---------- ENTRIES SUPPLIED ----------

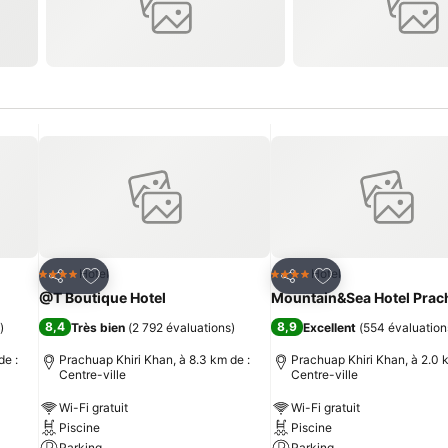
is
Ajouter à mes favoris
Ajouter à mes fav
Hotel
Hotel
4 Étoiles
4 Étoiles
Partager
Partager
@T Boutique Hotel
Mountain&Sea Hotel Pra
8,4
8,9
)
Très bien
(
2 792 évaluations
)
Excellent
(
554 évaluation
de :
Prachuap Khiri Khan, à 8.3 km de :
Prachuap Khiri Khan, à 2.0 
Centre-ville
Centre-ville
Wi-Fi gratuit
Wi-Fi gratuit
Piscine
Piscine
Parking
Parking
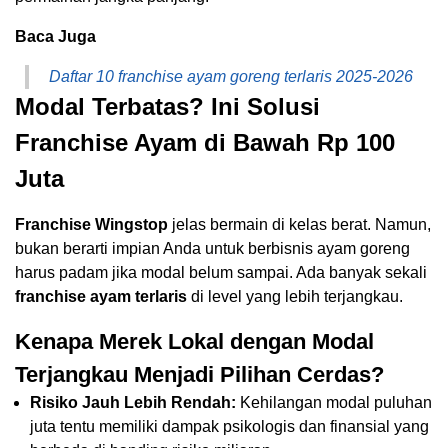
Baca Juga
Daftar 10 franchise ayam goreng terlaris 2025-2026
Modal Terbatas? Ini Solusi
Franchise Ayam di Bawah Rp 100
Juta
Franchise Wingstop
jelas bermain di kelas berat. Namun,
bukan berarti impian Anda untuk berbisnis ayam goreng
harus padam jika modal belum sampai. Ada banyak sekali
franchise ayam terlaris
di level yang lebih terjangkau.
Kenapa Merek Lokal dengan Modal
Terjangkau Menjadi Pilihan Cerdas?
Risiko Jauh Lebih Rendah:
Kehilangan modal puluhan
juta tentu memiliki dampak psikologis dan finansial yang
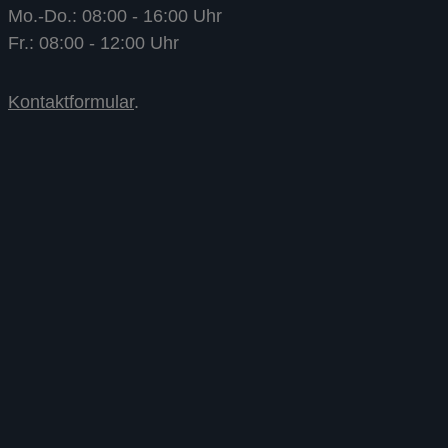
Mo.-Do.: 08:00 - 16:00 Uhr
Fr.: 08:00 - 12:00 Uhr
Kontaktformular
.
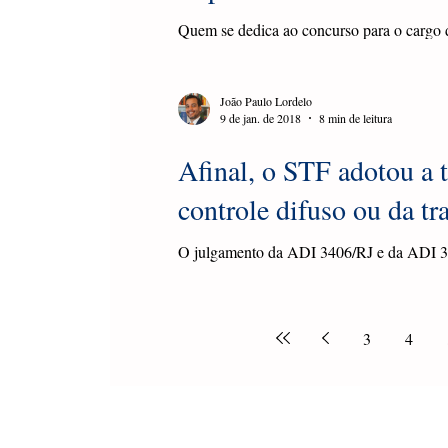
Quem se dedica ao concurso para o cargo d
ainda que rapidamente - o site dos...
João Paulo Lordelo
9 de jan. de 2018
8 min de leitura
Afinal, o STF adotou a t
controle difuso ou da t
O julgamento da ADI 3406/RJ e da ADI 34
polêmica por aí, sobretudo porque o acórdã
3
4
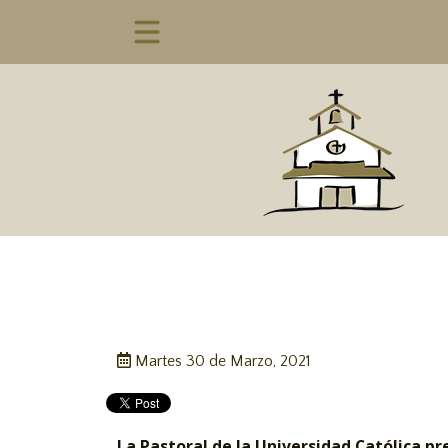
Martes 30 de Marzo, 2021
La Pastoral de la Universidad Católica p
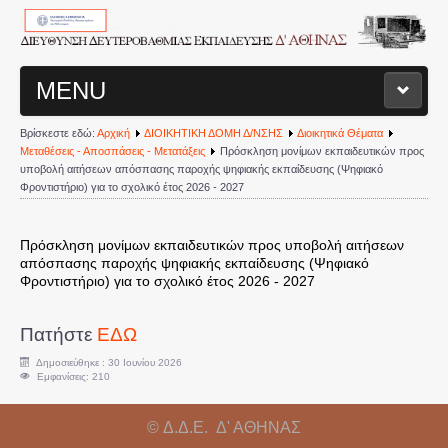
MENU
Βρίσκεστε εδώ:
Αρχική
ΔΙΟΙΚΗΤΙΚΗ ΔΟΜΗ Δ/ΝΣΗΣ
Διοικητικά Θέματα
ΑΡΧΙΚΗ ΣΕΛΙΔΑ
Μεταθέσεις - Αποσπάσεις - Μετατάξεις
Πρόσκληση μονίμων εκπαιδευτικών προς
υποβολή αιτήσεων απόσπασης παροχής ψηφιακής εκπαίδευσης (Ψηφιακό
Φροντιστήριο) για το σχολικό έτος 2026 - 2027
ΔΙΟΙΚΗΤΙΚΗ ΔΟΜΗ Δ/ΝΣΗΣ
Διευθυντής
Πρόσκληση μονίμων εκπαιδευτικών προς υποβολή αιτήσεων
απόσπασης παροχής ψηφιακής εκπαίδευσης (Ψηφιακό
Φροντιστήριο) για το σχολικό έτος 2026 - 2027
Τμήματα Διεύθυνσης
Πατήστε
ΕΔΩ
Σχολεία
Δημοσιεύθηκε : 30 Ιουνίου 2026
Εμφανίσεις: 210
Διοικητικά Θέματα
© Δ.Δ.Ε. Δ' ΑΘΗΝΑΣ
Υπηρεσιακές Μεταβολές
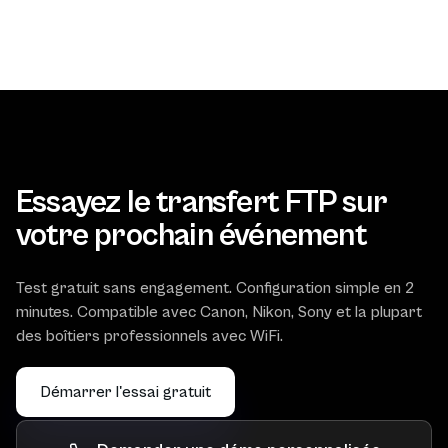
Essayez le transfert FTP sur
votre prochain événement
Test gratuit sans engagement. Configuration simple en 2
minutes. Compatible avec Canon, Nikon, Sony et la plupart
des boîtiers professionnels avec WiFi.
Démarrer l'essai gratuit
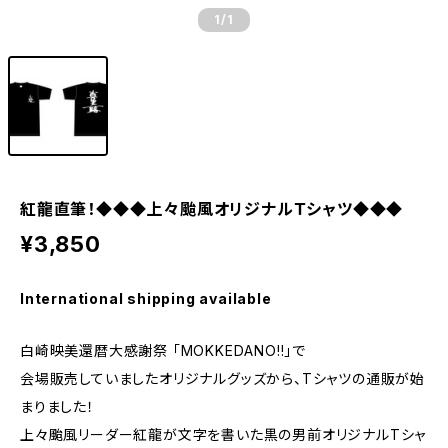
1
/1
紅龍直筆！◆◆◆上々颱風オリジナルＴシャツ◆◆◆
¥3,850
International shipping available
白崎映美還暦大感謝祭 「MOKKEDANO!!」で
会場販売していましたオリジナルグッズから、Tシャツの通販が始
まりました！
上々颱風リーダー紅龍が文字を書いた黒の男前オリジナルTシャ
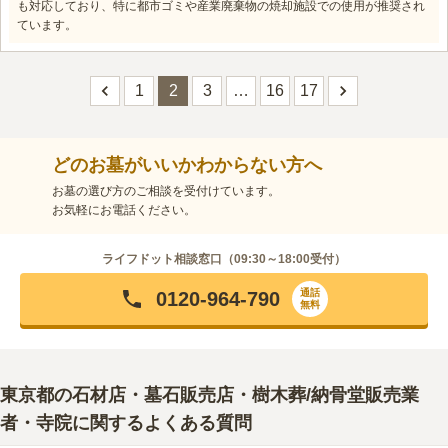
も対応しており、特に都市ゴミや産業廃棄物の焼却施設での使用が推奨され
ています。
1
2
3
…
16
17
どのお墓がいいかわからない方へ
お墓の選び方のご相談を受付けています。
お気軽にお電話ください。
ライフドット相談窓口（
09:30～18:00
受付）
通話
0120-964-790
無料
東京都
の石材店・墓石販売店・樹木葬/納骨堂販売業
者・寺院に関するよくある質問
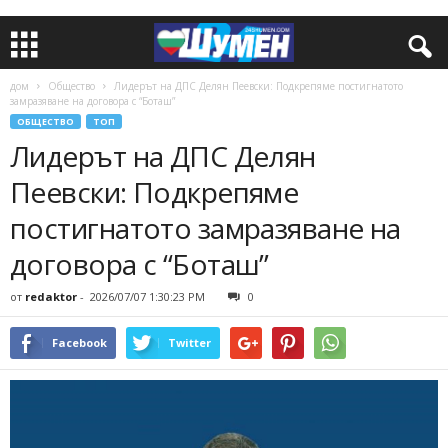
дом
Общество
Лидерът на ДПС Делян Пеевски: Подкрепяме постигнатото
замразяване на договора с “Боташ”
ОБЩЕСТВО
ТОП
Лидерът на ДПС Делян
Пеевски: Подкрепяме
постигнатото замразяване на
договора с “Боташ”
от
redaktor
-
2026/07/07 1:30:23 PM
0
Facebook
Twitter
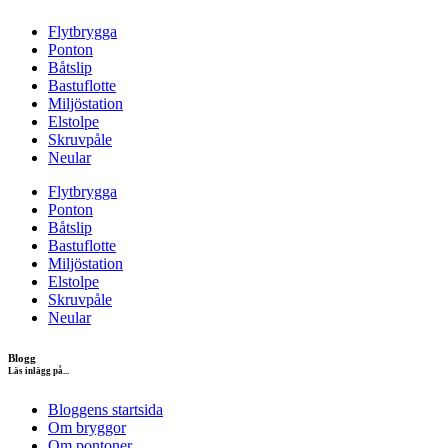
Flytbrygga
Ponton
Båtslip
Bastuflotte
Miljöstation
Elstolpe
Skruvpåle
Neular
Flytbrygga
Ponton
Båtslip
Bastuflotte
Miljöstation
Elstolpe
Skruvpåle
Neular
Blogg
Läs inlägg på...
Bloggens startsida
Om bryggor
Om pontoner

----------

EXERCISE AIM: Show each line of the material that includes the word "terlaris".

SOLUTION:
Daftar 10 franchise ayam goreng terlaris 2025-2026
franchise ayam terlaris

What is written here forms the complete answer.